Ancak şöyle de bir gerçek var: Orta Asya'nın yüce dağlarının arasında tanımlanmış sınırlardan bahsetmek imkansız. Doğu Türkistan, son sürat ilerleyen kaplanın sırtına çıkmış ve aynı zamanda bu süratin yaratabileceği muhtemel "müthiş bir kaosu" denetlemeye çalışan Çin'in geleceğinin her halükarda labaratuarı olarak duruyor. Dünya nüfusunun yüzde 25'ine sahip olan ve en katı doğum kontrol politikaları uygulayan Çin, nüfus patlamasını hala sınırlandıramadı. Çin topraklarının yüzde 10'nunda toplam nüfusun üçte ikisi yaşıyor ve ulusal gelirin yüzde 70'i  buralarda üretiliyor; ve bu topraklar büyük nehirlerin taşmasına ve su baskınlarına mâruz.
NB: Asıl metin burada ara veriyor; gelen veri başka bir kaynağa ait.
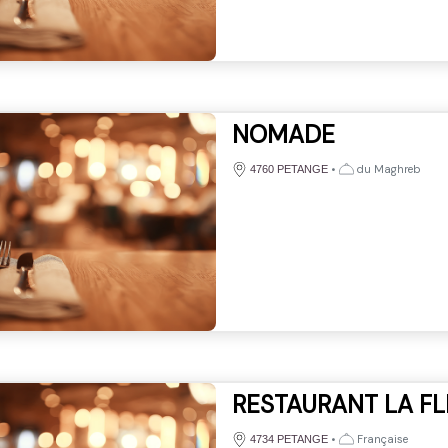
NOMADE
•
du Maghreb
4760 PETANGE
RESTAURANT LA FL
•
Française
4734 PETANGE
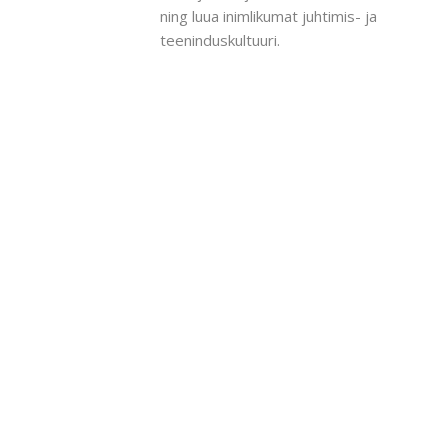
ning luua inimlikumat juhtimis- ja
teeninduskultuuri.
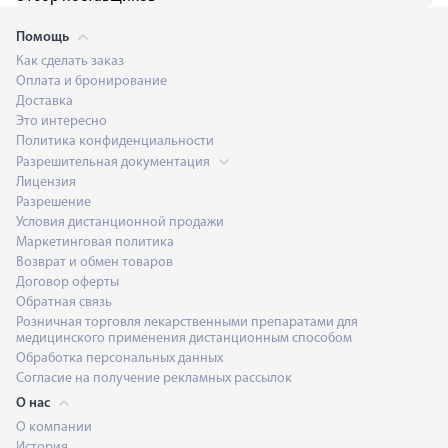
Помощь
Как сделать заказ
Оплата и бронирование
Доставка
Это интересно
Политика конфиденциальности
Разрешительная документация
Лицензия
Разрешение
Условия дистанционной продажи
Маркетинговая политика
Возврат и обмен товаров
Договор оферты
Обратная связь
Розничная торговля лекарственными препаратами для
медицинского применения дистанционным способом
Обработка персональных данных
Согласие на получение рекламных рассылок
О нас
О компании
История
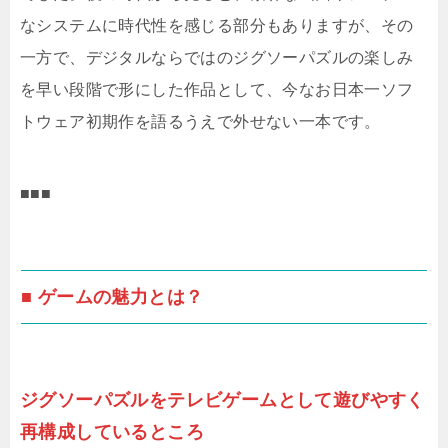
なシステムに時代性を感じる部分もありますが、その
一方で、デジタルならではのジグソーパズルの楽しみ
を早い段階で形にした作品として、今なお日本一ソフ
トウェア初期作を語るうえで外せない一本です。
■■■
■ ゲームの魅力とは？
ジグソーパズルをテレビゲームとして遊びやすく
再構成しているところ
Çin ekonomisi her yıl yüzde 10 düzeyinde büyümeli ki yeni işsizler ordusuna çalışma fırsatı sunabilsin.
 
Çalışma ve Sosyal Güvenlik Bakanı Zheng Silin'e göre 485 milyonluk işsizlerin 150 milyonu kırsal bölgedeki işçilerden oluşuyor; ve 94 milyon çiftçi büyük şehirlere göç etti ve çoğu halen işsiz.
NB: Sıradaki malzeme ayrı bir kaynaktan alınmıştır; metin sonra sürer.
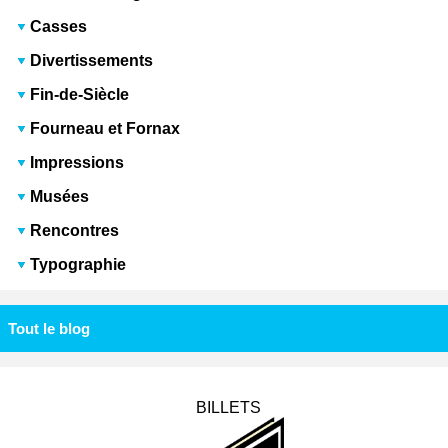
Casses
Divertissements
Fin-de-Siècle
Fourneau et Fornax
Impressions
Musées
Rencontres
Typographie
Tout le blog
BILLETS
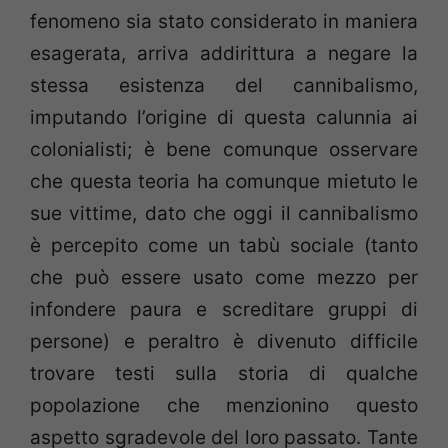
fenomeno sia stato considerato in maniera
esagerata, arriva addirittura a negare la
stessa esistenza del cannibalismo,
imputando l’origine di questa calunnia ai
colonialisti; è bene comunque osservare
che questa teoria ha comunque mietuto le
sue vittime, dato che oggi il cannibalismo
è percepito come un tabù sociale (tanto
che può essere usato come mezzo per
infondere paura e screditare gruppi di
persone) e peraltro è divenuto difficile
trovare testi sulla storia di qualche
popolazione che menzionino questo
aspetto sgradevole del loro passato. Tante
Batı'nın sadece rüyasını görebileceği ortalama yüzde 8'lik bir büyüme Çin için yeterli değil. "Pazar sosyalizminin" bazı sektörleri işi haydutluğa vururken ve insan hakları Çin nazarında ekonomik kalkınmayken yüz milyonlarca insan, tarihini en büyük kitlesel iç göçünü yaşıyor. Milyonlarca işsiz, toplumsal bütünlüğü tehdit ediyor. Ejder çözülmeye bir kez başlarsa, iç patlama merkezde değil çevrede, uzak batıda başlayacak, 14.yy'dan 21'nci yüzyıla fışkıran el değmemiş bölgede: Doğu Türkistan'da.